Kali ini aku ingin bercerita tentang kesakitan yang paling membekas. Bukan pada tubuhku tapi di hatiku jas.
Saat itu bukan pertama kalinya laki-laki menyebut nama lain saat bersamaku. Terlalu sering aku menemuinya.
Tapi percayalah, saat kau yang menyebut nama lain saat bersamaku. Hal itu terasa teramat sakit jas. Seakan ribuan pisau menyayatku bersamaan dan terus menerus.
Karna kau orang yang ku cintai. Ketika bahagia yang kau berikan akan berlipat ganda rasanya dan sama halnya dengan kesakitan yang kau berikan jas.
"Kesakitanku di mulai..."
Mataku baru saja terbuka. Ku arahkan pandanganku pada jendela kecil yang ada di kamarku. Di luar sana masih gelap. Namun bisa kudengar suara hujan yang turun cukup deras.
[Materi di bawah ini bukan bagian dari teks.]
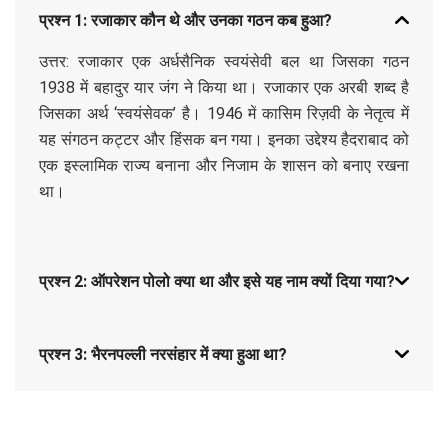
प्रश्न 1: रजाकार कौन थे और उनका गठन कब हुआ?
उत्तर: रजाकार एक अर्धसैनिक स्वयंसेवी बल था जिसका गठन
1938 में बहादुर यार जंग ने किया था। रजाकार एक अरबी शब्द है
जिसका अर्थ ‘स्वयंसेवक’ है। 1946 में कासिम रिज़वी के नेतृत्व में
यह संगठन कट्टर और हिंसक बन गया। इनका उद्देश्य हैदराबाद को
एक इस्लामिक राज्य बनाना और निजाम के शासन को बनाए रखना
था।
प्रश्न 2: ऑपरेशन पोलो क्या था और इसे यह नाम क्यों दिया गया?
प्रश्न 3: भैरनपल्ली नरसंहार में क्या हुआ था?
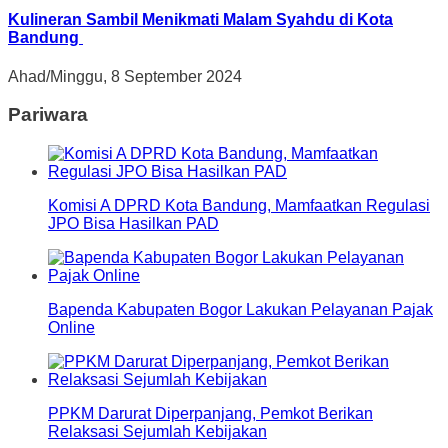
Kulineran Sambil Menikmati Malam Syahdu di Kota
Bandung
Ahad/Minggu, 8 September 2024
Pariwara
Komisi A DPRD Kota Bandung, Mamfaatkan Regulasi
JPO Bisa Hasilkan PAD
Bapenda Kabupaten Bogor Lakukan Pelayanan Pajak
Online
PPKM Darurat Diperpanjang, Pemkot Berikan
Relaksasi Sejumlah Kebijakan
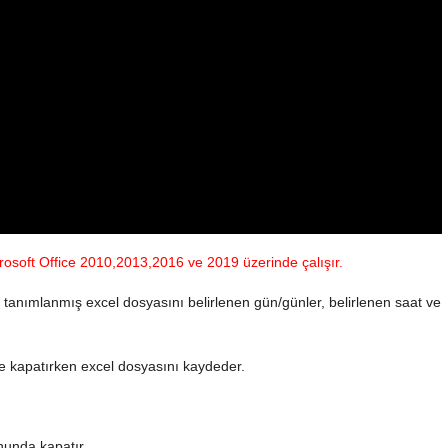
osoft Office 2010,2013,2016 ve 2019 üzerinde çalışır.
k tanımlanmış excel dosyasını belirlenen gün/günler, belirlenen saat ve
se kapatırken excel dosyasını kaydeder.
nunda kapatır.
Kualihkan pandanganku pada jam dinding yang ada di atas jendela itu, waktu masih menunjukan pukul 4 pagi.
Masih terlalu pagi untuk jam bangun tidurku. Ku rasakan ada tangan yang memelukku erat di bagian perutku. Tangan kekar itu. Itu tanganmu jas. Seperti malam-malam sebelumnya kita menghabiskan malam panjang itu bersama.
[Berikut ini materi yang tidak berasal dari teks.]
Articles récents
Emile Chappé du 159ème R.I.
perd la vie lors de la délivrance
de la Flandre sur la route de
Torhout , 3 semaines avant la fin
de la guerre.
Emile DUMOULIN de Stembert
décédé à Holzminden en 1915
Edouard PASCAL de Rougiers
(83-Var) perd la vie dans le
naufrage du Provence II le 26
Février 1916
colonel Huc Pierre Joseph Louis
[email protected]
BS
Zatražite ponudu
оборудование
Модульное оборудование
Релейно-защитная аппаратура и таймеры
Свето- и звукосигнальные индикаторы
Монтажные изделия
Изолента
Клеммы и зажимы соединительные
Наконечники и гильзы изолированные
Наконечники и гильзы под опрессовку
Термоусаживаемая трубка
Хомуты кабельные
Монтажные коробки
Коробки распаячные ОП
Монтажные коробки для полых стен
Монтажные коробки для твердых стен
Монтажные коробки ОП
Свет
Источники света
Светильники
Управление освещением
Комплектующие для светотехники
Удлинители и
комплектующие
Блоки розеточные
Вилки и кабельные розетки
Sejak ciuman pertama kita di club waktu itu kau pasti selalu berakhir bersamaku. Entah sudah berapa lama kita seperti ini.
Ku balikan tubuh polosku menghadap tubuh yang ada di belakangku. Ku pandangi wajah eksotis itu. Matamu masih terpejam. Ku arahkan tanganku untuk menyentuh wajahmu, di mulai dari keningmu sering berkerut kala kau tidur. Entah apa yang sedang kau pikirkan. Jemariku turun mengelus alis hitam legam itu. Mata yang terpejam. Ingin sekali aku bangun dan ku cium kedua matamu. Tapi kuurungkan, aku tak mau mengganggu tidur lelapmu. Tanganku turun ke hidung mancung milikmu. Tanganku masih enggan berhenti menapaki setiap jejak wajahmu. Kini giliran bibirmu yang menggoda, tidak tipis tapi juga tidak tebal. Proporsional. Hingga tanganku sampai pada dagu kokohmu. Dagu yang selalu bersih dari bulu-bulu halus.
Saat seperti inilah aku bisa menikmati wajahmu. Wajah yang membuatku jatuh cinta. Bukan wajah yang kini sering kau tampilkan untukku atau orang lain. Datar dan dingin.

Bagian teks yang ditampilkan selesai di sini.